Task material:
┌──
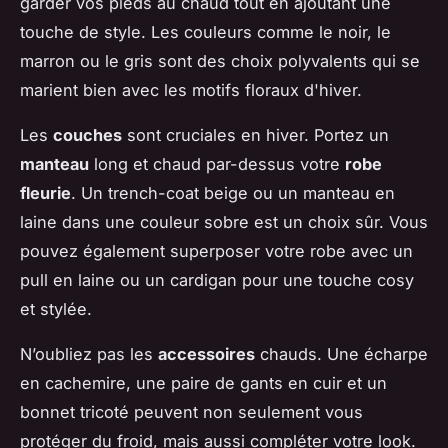
garder vos pieds au chaud tout en ajoutant une
touche de style. Les couleurs comme le noir, le
marron ou le gris sont des choix polyvalents qui se
marient bien avec les motifs floraux d'hiver.
Les
couches
sont cruciales en hiver. Portez un
manteau
long et chaud par-dessus votre
robe
fleurie
. Un trench-coat beige ou un manteau en
laine dans une couleur sobre est un choix sûr. Vous
pouvez également superposer votre robe avec un
pull en laine ou un cardigan pour une touche cosy
et stylée.
N’oubliez pas les
accessoires
chauds. Une écharpe
en cachemire, une paire de gants en cuir et un
bonnet tricoté peuvent non seulement vous
protéger du froid, mais aussi compléter votre look.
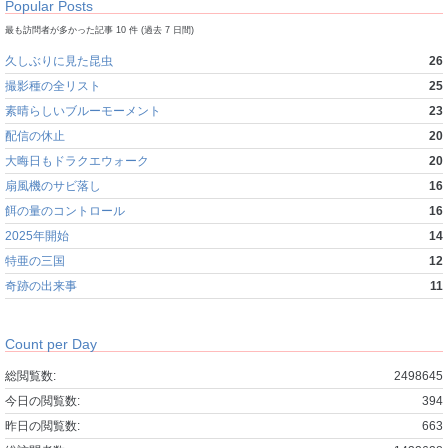
Popular Posts
最も訪問者が多かった記事 10 件 (過去 7 日間)
久しぶりに見た昆虫
26
撮影種の全リスト
25
素晴らしいブルーモーメント
23
配信の休止
20
大晦日もドラクエウォーク
20
扇風機のサビ落し
16
餌の量のコントロール
16
2025年開始
14
特亜の三国
12
奇跡の出来事
11
Count per Day
総閲覧数:
2498645
今日の閲覧数:
394
昨日の閲覧数:
663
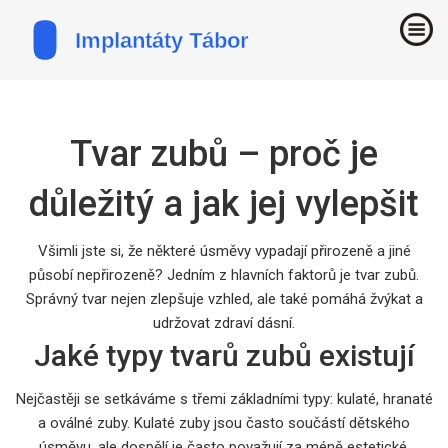
Tvar zubů – proč je
důležitý a jak jej vylepšit
Všimli jste si, že některé úsměvy vypadají přirozeně a jiné
působí nepřirozeně? Jedním z hlavních faktorů je tvar zubů.
Správný tvar nejen zlepšuje vzhled, ale také pomáhá žvýkat a
udržovat zdraví dásní.
Jaké typy tvarů zubů existují
Nejčastěji se setkáváme s třemi základními typy: kulaté, hranaté
a oválné zuby. Kulaté zuby jsou často součástí dětského
úsměvu, ale dospělí je často považují za méně estetické.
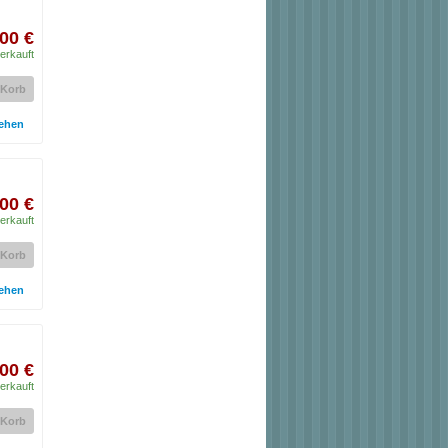
00 €
erkauft
 Korb
ehen
00 €
erkauft
 Korb
ehen
00 €
erkauft
 Korb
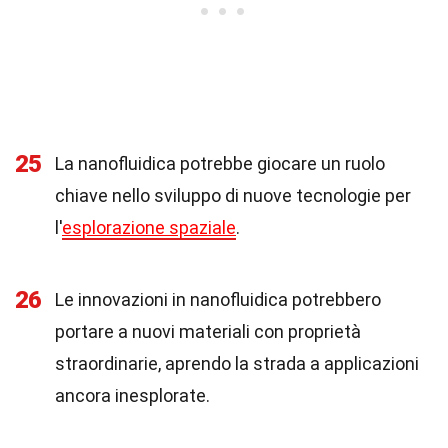
25
La nanofluidica potrebbe giocare un ruolo
chiave nello sviluppo di nuove tecnologie per
l'
esplorazione spaziale
.
26
Le innovazioni in nanofluidica potrebbero
portare a nuovi materiali con proprietà
straordinarie, aprendo la strada a applicazioni
ancora inesplorate.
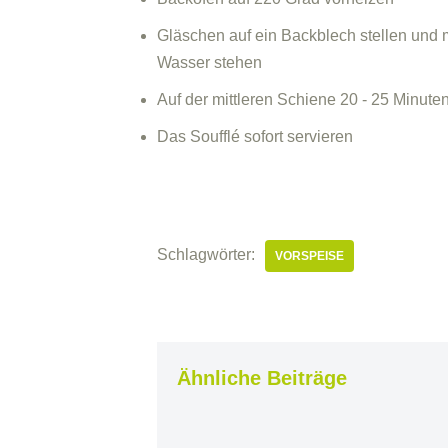
Gläschen auf ein Backblech stellen und 
Wasser stehen
Auf der mittleren Schiene 20 - 25 Minute
Das Soufflé sofort servieren
Schlagwörter:
VORSPEISE
Ähnliche Beiträge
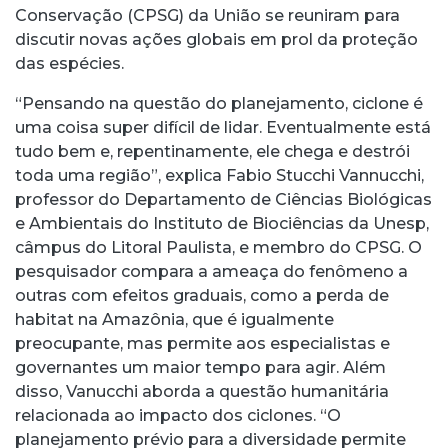
Conservação (CPSG) da União se reuniram para
discutir novas ações globais em prol da proteção
das espécies.
“Pensando na questão do planejamento, ciclone é
uma coisa super difícil de lidar. Eventualmente está
tudo bem e, repentinamente, ele chega e destrói
toda uma região”, explica Fabio Stucchi Vannucchi,
professor do Departamento de Ciências Biológicas
e Ambientais do Instituto de Biociências da Unesp,
câmpus do Litoral Paulista, e membro do CPSG. O
pesquisador compara a ameaça do fenômeno a
outras com efeitos graduais, como a perda de
habitat na Amazônia, que é igualmente
preocupante, mas permite aos especialistas e
governantes um maior tempo para agir. Além
disso, Vanucchi aborda a questão humanitária
relacionada ao impacto dos ciclones. “O
planejamento prévio para a diversidade permite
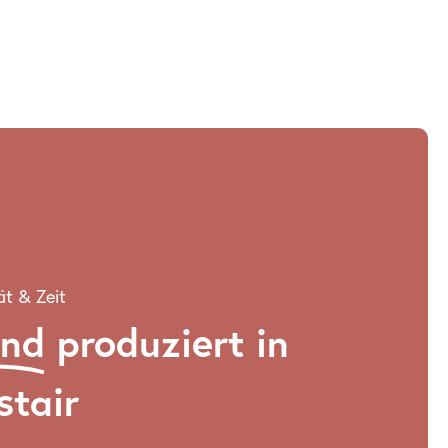
ät & Zeit
and
produziert in
stair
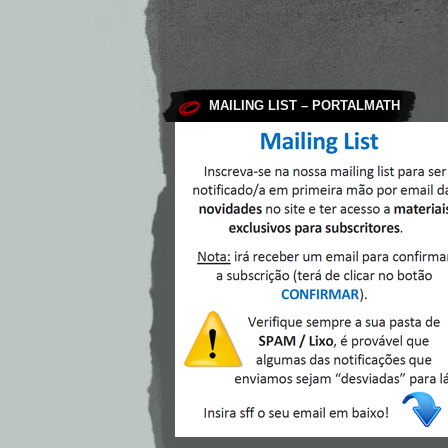
MAILING LIST – PORTALMATH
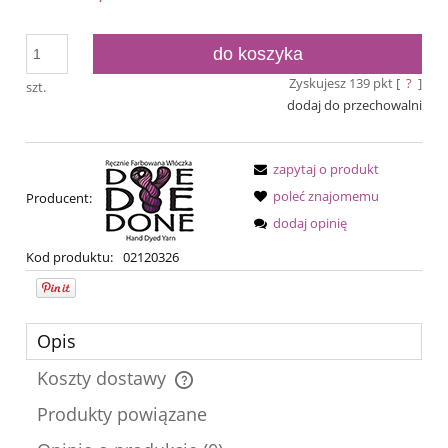
do koszyka
Zyskujesz
139
pkt [
?
]
szt.
dodaj do przechowalni
zapytaj o produkt
poleć znajomemu
Producent:
dodaj opinię
Kod produktu:
02120326
Opis
Koszty dostawy
Cena nie zawiera ewentualnych kosztów płatności
Produkty powiązane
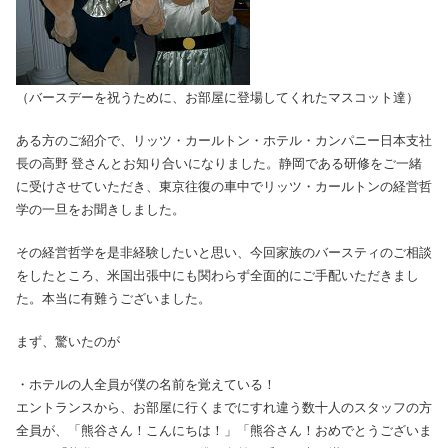
（バースデーを祝うために、お部屋に登場してくれたマスコット達）
ある方のご紹介で、リッツ・カールトン・ホテル・カンパニー日本支社
長の高野 登さんとお知り合いになりました。静岡である研修をご一緒
に受けさせていただき、東京往復の車中でリッツ・カールトンの経営哲
学の一旦をお聞きしました。
その経営哲学を是非経験したいと思い、今回家族のバースティのご相談
をしたところ、米国出張中にも関わらず全面的にご手配いただきまし
た。本当に有難うございました。
まず、驚いたのが
・ホテルの人全員が僕の名前を覚えている！
エントランスから、お部屋に行くまでにすれ違う数十人のスタッフの方
全員が、「熊谷さん！こんにちは！」「熊谷さん！おめでとうございま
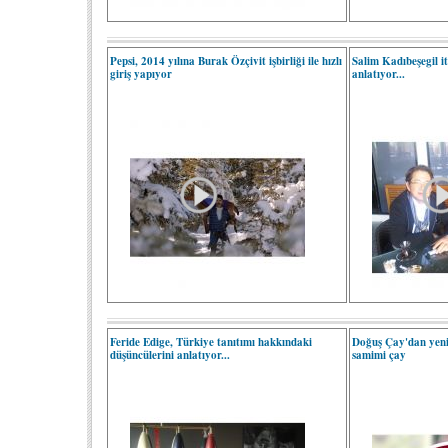
Pepsi, 2014 yılına Burak Özçivit işbirliği ile hızlı
Salim Kadıbeşegil i
giriş yapıyor
anlatıyor...
Feride Edige, Türkiye tanıtımı hakkındaki
Doğuş Çay'dan yeni
düşüncülerini anlatıyor...
samimi çay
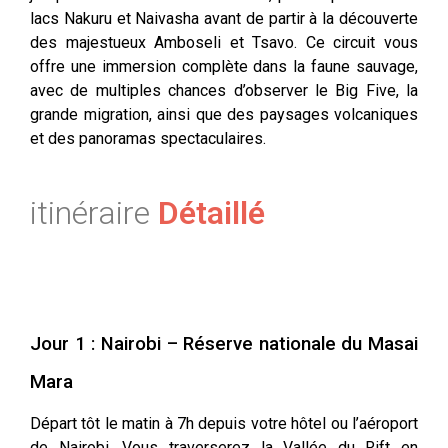
lacs Nakuru et Naivasha avant de partir à la découverte
des majestueux Amboseli et Tsavo. Ce circuit vous
offre une immersion complète dans la faune sauvage,
avec de multiples chances d’observer le Big Five, la
grande migration, ainsi que des paysages volcaniques
et des panoramas spectaculaires.
itinéraire
Détaillé
Jour 1 : Nairobi – Réserve nationale du Masai
Mara
Départ tôt le matin à 7h depuis votre hôtel ou l’aéroport
de Nairobi. Vous traverserez la Vallée du Rift en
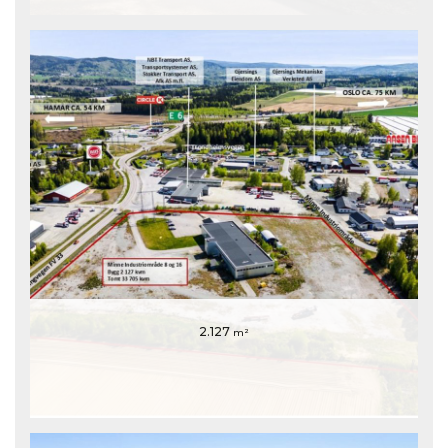
2.127
m²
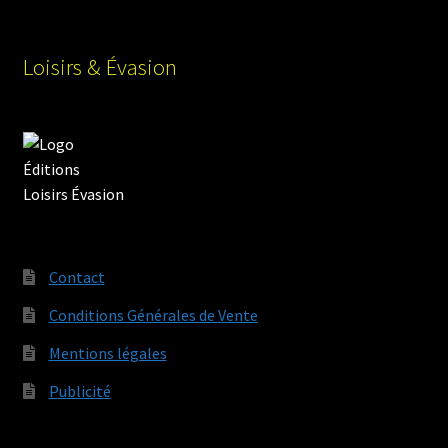
Loisirs & Évasion
Contact
Conditions Générales de Vente
Mentions légales
Publicité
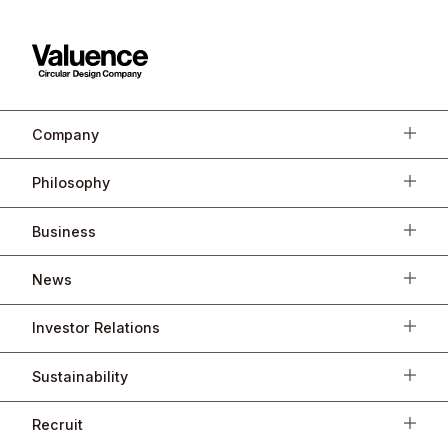
Company
Philosophy
Business
News
Investor Relations
Sustainability
Recruit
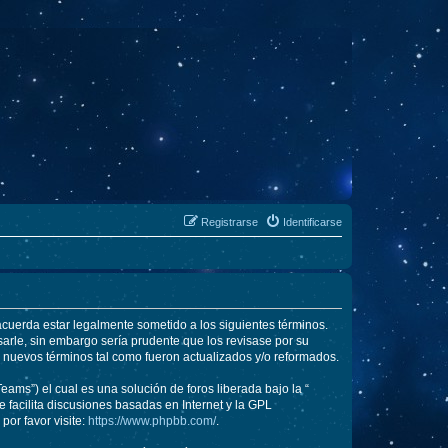
Registrarse
Identificarse
 acuerda estar legalmente sometido a los siguientes términos.
arle, sin embargo sería prudente que los revisase por su
 nuevos términos tal como fueron actualizados y/o reformados.
ams”) el cual es una solución de foros liberada bajo la “
 facilita discusiones basadas en Internet y la GPL
or favor visite:
https://www.phpbb.com/
.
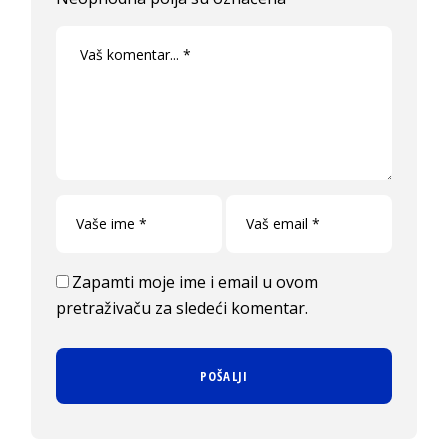
Zapamti moje ime i email u ovom
pretraživaču za sledeći komentar.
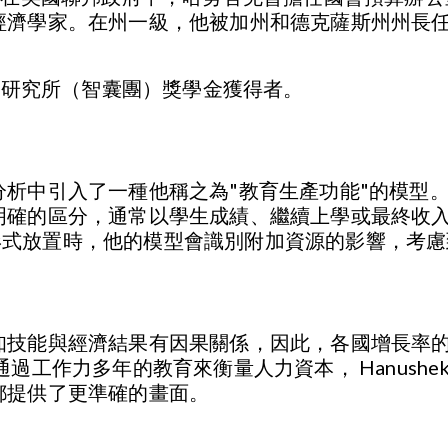
經濟學家。在州一級，他被加州和德克薩斯州州長
漢姆研究所（智囊團）獎學金獲得者。
析中引入了一種他稱之為"教育生產功能"的模型。
確的區分，通常以學生成績、繼續上學或最終收入和就
用增值形式放置時，他的模型會識別附加資源的影響，
知技能與經濟結果有因果關係，因此，各國增長率
過工作力多年的教育來衡量人力資本， Hanush
都提供了更準確的畫面。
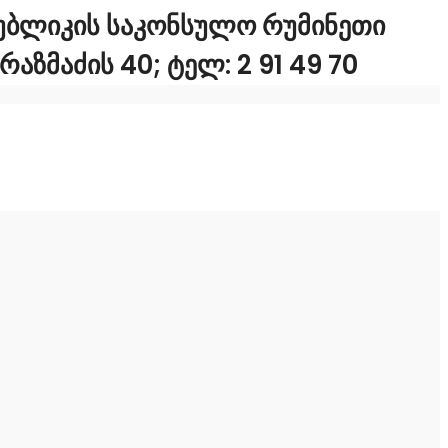
ᲡᲞᲣᲑᲚᲘᲙᲘᲡ ᲡᲐᲙᲝᲜᲡᲣᲚᲝ ᲠᲣᲛᲘᲜᲔᲗᲘ
ᲐᲖᲛᲐᲫᲘᲡ 40; ᲢᲔᲚ: 2 91 49 70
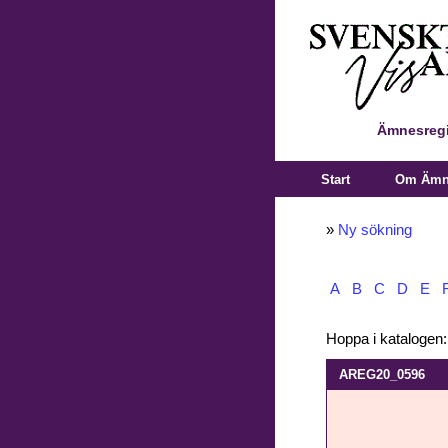
Ämnesregi
Start
Om Ämne
»
Ny sökning
A
B
C
D
E
Hoppa i katalogen
AREG20_0596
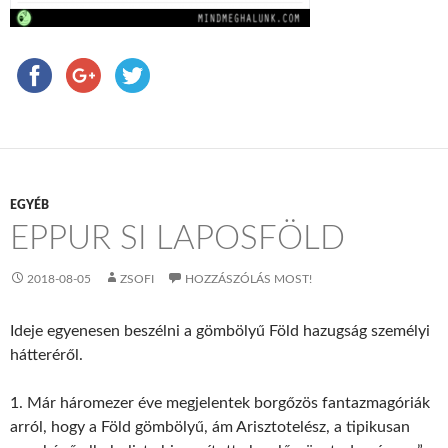
EGYÉB
EPPUR SI LAPOSFÖLD
2018-08-05
ZSOFI
HOZZÁSZÓLÁS MOST!
Ideje egyenesen beszélni a gömbölyű Föld hazugság személyi
hátteréről.
1. Már háromezer éve megjelentek borgőzös fantazmagóriák
arról, hogy a Föld gömbölyű, ám Arisztotelész, a tipikusan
└──
Write out the records above in full and exactly, with no pictures.

garder vos pieds au chaud tout en ajoutant une
touche de style. Les couleurs comme le noir, le
marron ou le gris sont des choix polyvalents qui se
marient bien avec les motifs floraux d'hiver.
Les
couches
sont cruciales en hiver. Portez un
manteau
long et chaud par-dessus votre
robe
fleurie
. Un trench-coat beige ou un manteau en
laine dans une couleur sobre est un choix sûr. Vous
pouvez également superposer votre robe avec un
pull en laine ou un cardigan pour une touche cosy
et stylée.
N’oubliez pas les
accessoires
chauds. Une écharpe
en cachemire, une paire de gants en cuir et un
bonnet tricoté peuvent non seulement vous
protéger du froid, mais aussi compléter votre look.
Popular Posts
最も訪問者が多かった記事 10 件 (過去 7 日間)
久しぶりに見た昆虫
26
撮影種の全リスト
25
素晴らしいブルーモーメント
23
配信の休止
20
大晦日もドラクエウォーク
20
扇風機のサビ落し
16
餌の量のコントロール
16
2025年開始
14
特亜の三国
12
奇跡の出来事
11
Count per Day
総閲覧数:
2498645
今日の閲覧数:
394
昨日の閲覧数:
663
Tvar zubů – proč je
důležitý a jak jej vylepšit
Všimli jste si, že některé úsměvy vypadají přirozeně a jiné
působí nepřirozeně? Jedním z hlavních faktorů je tvar zubů.
Správný tvar nejen zlepšuje vzhled, ale také pomáhá žvýkat a
udržovat zdraví dásní.
Jaké typy tvarů zubů existují
Nejčastěji se setkáváme s třemi základními typy: kulaté, hranaté
a oválné zuby. Kulaté zuby jsou často součástí dětského
úsměvu, ale dospělí je často považují za méně estetické.
00 €
erkauft
 Korb
ehen
00 €
erkauft
 Korb
ehen
00 €
erkauft
 Korb
25
La nanofluidica potrebbe giocare un ruolo
chiave nello sviluppo di nuove tecnologie per
l'
esplorazione spaziale
.
26
Le innovazioni in nanofluidica potrebbero
portare a nuovi materiali con proprietà
straordinarie, aprendo la strada a applicazioni
ancora inesplorate.
Gläschen auf ein Backblech stellen und 
Wasser stehen
Auf der mittleren Schiene 20 - 25 Minute
Das Soufflé sofort servieren
Schlagwörter:
VORSPEISE
Ähnliche Beiträge
Conservação (CPSG) da União se reuniram para
discutir novas ações globais em prol da proteção
das espécies.
“Pensando na questão do planejamento, ciclone é
uma coisa super difícil de lidar. Eventualmente está
tudo bem e, repentinamente, ele chega e destrói
toda uma região”, explica Fabio Stucchi Vannucchi,
professor do Departamento de Ciências Biológicas
e Ambientais do Instituto de Biociências da Unesp,
câmpus do Litoral Paulista, e membro do CPSG. O
pesquisador compara a ameaça do fenômeno a
outras com efeitos graduais, como a perda de
habitat na Amazônia, que é igualmente
preocupante, mas permite aos especialistas e
governantes um maior tempo para agir. Além
disso, Vanucchi aborda a questão humanitária
relacionada ao impacto dos ciclones. “O
planejamento prévio para a diversidade permite
ät & Zeit
and
produziert in
stair
MAILING LIST – PORTALMATH
do koszyka
Zyskujesz
139
pkt [
?
]
szt.
dodaj do przechowalni
zapytaj o produkt
poleć znajomemu
Producent:
dodaj opinię
Kod produktu:
02120326
Opis
Koszty dostawy
Cena nie zawiera ewentualnych kosztów płatności
Produkty powiązane
（バースデーを祝うために、お部屋に登場してくれたマスコット達）
ある方のご紹介で、リッツ・カールトン・ホテル・カンパニー日本支社
長の高野 登さんとお知り合いになりました。静岡である研修をご一緒
に受けさせていただき、東京往復の車中でリッツ・カールトンの経営哲
学の一旦をお聞きしました。
その経営哲学を是非経験したいと思い、今回家族のバースティのご相談
をしたところ、米国出張中にも関わらず全面的にご手配いただきまし
た。本当に有難うございました。
まず、驚いたのが
・ホテルの人全員が僕の名前を覚えている！
エントランスから、お部屋に行くまでにすれ違う数十人のスタッフの方
全員が、「熊谷さん！こんにちは！」「熊谷さん！おめでとうございま
Pepsi, 2014 yılına Burak Özçivit işbirliği ile hızlı
Salim Kadıbeşegil i
giriş yapıyor
anlatıyor...
Feride Edige, Türkiye tanıtımı hakkındaki
Doğuş Çay'dan yeni
düşüncülerini anlatıyor...
samimi çay
lacs Nakuru et Naivasha avant de partir à la découverte
des majestueux Amboseli et Tsavo. Ce circuit vous
offre une immersion complète dans la faune sauvage,
avec de multiples chances d’observer le Big Five, la
grande migration, ainsi que des paysages volcaniques
et des panoramas spectaculaires.
itinéraire
Détaillé
Jour 1 : Nairobi – Réserve nationale du Masai
Mara
Départ tôt le matin à 7h depuis votre hôtel ou l’aéroport
de Nairobi. Vous traverserez la Vallée du Rift en
2.127
m²
Loisirs & Évasion
Contact
Conditions Générales de Vente
Mentions légales
Publicité
Company
Philosophy
Business
News
Investor Relations
Sustainability
Recruit
Registrarse
Identificarse
 acuerda estar legalmente sometido a los siguientes términos.
arle, sin embargo sería prudente que los revisase por su
 nuevos términos tal como fueron actualizados y/o reformados.
ams”) el cual es una solución de foros liberada bajo la “
 facilita discusiones basadas en Internet y la GPL
or favor visite:
https://www.phpbb.com/
.
Zapamti moje ime i email u ovom
pretraživaču za sledeći komentar.
經濟學家。在州一級，他被加州和德克薩斯州州長
漢姆研究所（智囊團）獎學金獲得者。
析中引入了一種他稱之為"教育生產功能"的模型。
確的區分，通常以學生成績、繼續上學或最終收入和就
用增值形式放置時，他的模型會識別附加資源的影響，
知技能與經濟結果有因果關係，因此，各國增長率
過工作力多年的教育來衡量人力資本， Hanush
都提供了更準確的畫面。
ᲡᲞᲣᲑᲚᲘᲙᲘᲡ ᲡᲐᲙᲝᲜᲡᲣᲚᲝ ᲠᲣᲛᲘᲜᲔᲗᲘ
ᲐᲖᲛᲐᲫᲘᲡ 40; ᲢᲔᲚ: 2 91 49 70
Ämnesregi
Start
Om Ämne
»
Ny sökning
A
B
C
D
E
Hoppa i katalogen
AREG20_0596
EGYÉB
EPPUR SI LAPOSFÖLD
2018-08-05
ZSOFI
HOZZÁSZÓLÁS MOST!
Ideje egyenesen beszélni a gömbölyű Föld hazugság személyi
hátteréről.
1. Már háromezer éve megjelentek borgőzös fantazmagóriák
arról, hogy a Föld gömbölyű, ám Arisztotelész, a tipikusan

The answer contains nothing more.